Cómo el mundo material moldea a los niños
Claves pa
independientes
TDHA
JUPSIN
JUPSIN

* * *

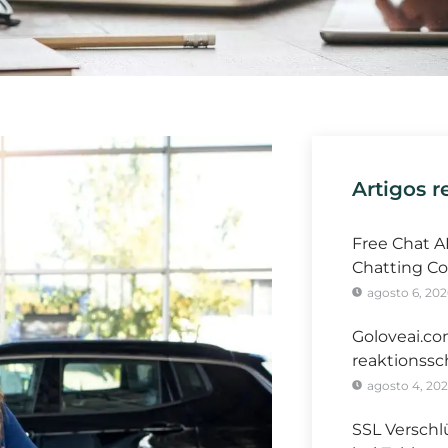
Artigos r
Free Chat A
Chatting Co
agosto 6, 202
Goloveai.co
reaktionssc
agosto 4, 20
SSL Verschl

◆ **Task**
Using the entries above, output exactly the lines between the line holding "agosto 6, 202" and the line holding "SSL Verschl", end lines included, and nothing more.

◆ **Answer space**
agosto 6, 202
Goloveai.co
reaktionssc
agosto 4, 20
SSL Verschl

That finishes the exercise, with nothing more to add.